Uma notícia positiva é que este ano se estão a realizar, contando embora apenas em 25 por cento para a nota do 3º período, exames do 9º Ano de Matemática e Português. Exames no 9º Ano são inéditos.
Pessoas da minha geração e da que se seguiu à minha tinham que superar vários exames nacionais no seu processo de aprendizagem. Era algo normal. Havia exames de admissão aos liceus após a então chamada instrução primária, exames no 2º ano do liceu, três anos depois no 5º e dois anos depois no 7º. A finalizar, havia exames de admissão à universidade. Para a presente geração, que não tem exames, esta panorâmica do passado deve parecer diabólica. Tantas provas para quê? A resposta é simples: para que os conhecimentos dos alunos sejam testados; para que só passem para o estádio seguinte aqueles que mostrem ter conhecimentos suficientes; para que existam testes de controlo de qualidade, importantes para instituições e para os respectivos corpos discente e docente.
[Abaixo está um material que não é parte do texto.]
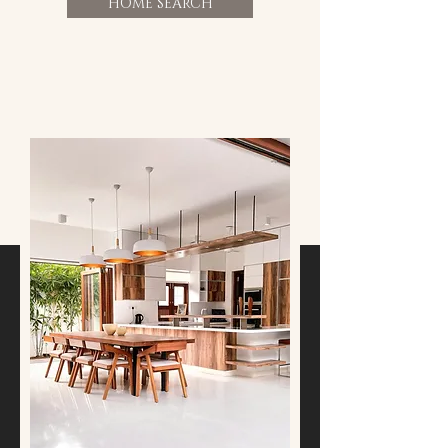
HOME SEARCH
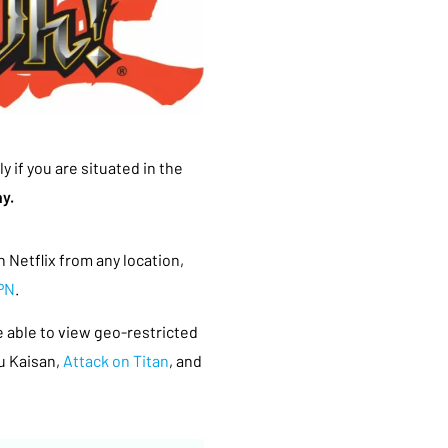
y if you are situated in the
y.
 Netflix from any location,
PN
.
be able to view geo-restricted
u Kaisan,
Attack on Titan
, and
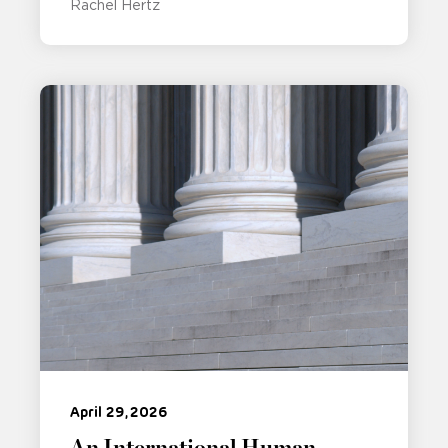
Rachel Hertz
April 29, 2026
An International Human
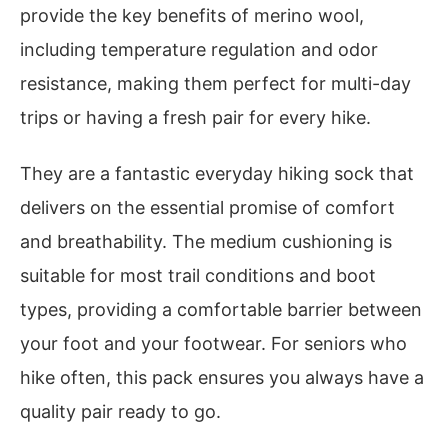
provide the key benefits of merino wool,
including temperature regulation and odor
resistance, making them perfect for multi-day
trips or having a fresh pair for every hike.
They are a fantastic everyday hiking sock that
delivers on the essential promise of comfort
and breathability. The medium cushioning is
suitable for most trail conditions and boot
types, providing a comfortable barrier between
your foot and your footwear. For seniors who
hike often, this pack ensures you always have a
quality pair ready to go.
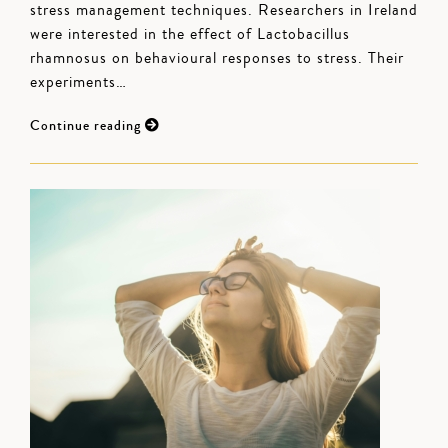
stress management techniques. Researchers in Ireland
were interested in the effect of Lactobacillus
rhamnosus on behavioural responses to stress. Their
experiments…
Continue reading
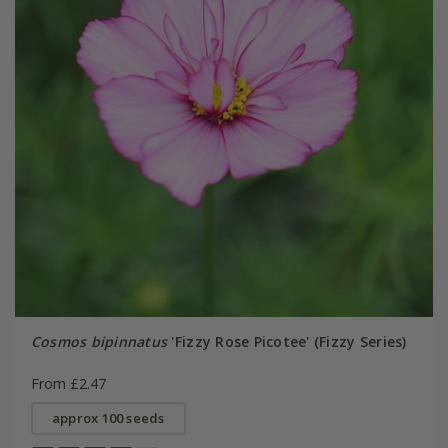
Cosmos bipinnatus
'Fizzy Rose Picotee' (Fizzy Series)
From £2.47
approx 100 seeds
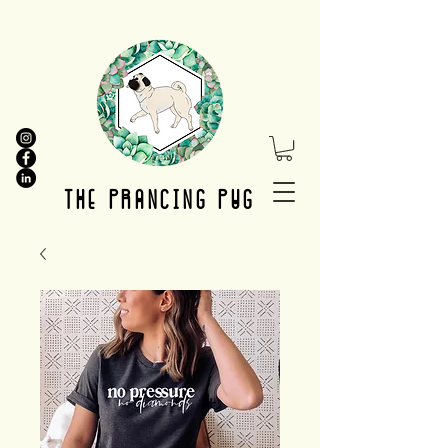
THE PRANCING PUG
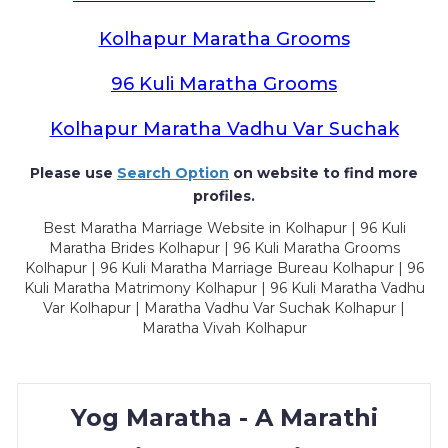
Kolhapur Maratha Grooms
96 Kuli Maratha Grooms
Kolhapur Maratha Vadhu Var Suchak
Please use
Search Option
on website to find more
profiles.
Best Maratha Marriage Website in Kolhapur | 96 Kuli
Maratha Brides Kolhapur | 96 Kuli Maratha Grooms
Kolhapur | 96 Kuli Maratha Marriage Bureau Kolhapur | 96
Kuli Maratha Matrimony Kolhapur | 96 Kuli Maratha Vadhu
Var Kolhapur | Maratha Vadhu Var Suchak Kolhapur |
Maratha Vivah Kolhapur
Yog Maratha - A Marathi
Há umas décadas foi considerado em Portugal que os exames constituíam uma prática injusta, que causava um stress escusado aos jovens. Como se poderia julgar em hora e meia o esforço de um, dois ou três anos inteiros? Assim, foram abolidas todas as provas feitas à escala nacional, iguais para todas as partes do país, corrigidas por professores que não conhecem os alunos. Só no final do 12º Ano é que os alunos têm realizado provas nacionais, que servem também para ingresso no ensino superior. Por outras palavras: não tem havido nenhum crivo externo às escolas durante os 11 primeiros anos de escolaridade. O contraste entre esta situação e a do passado é por de mais marcante.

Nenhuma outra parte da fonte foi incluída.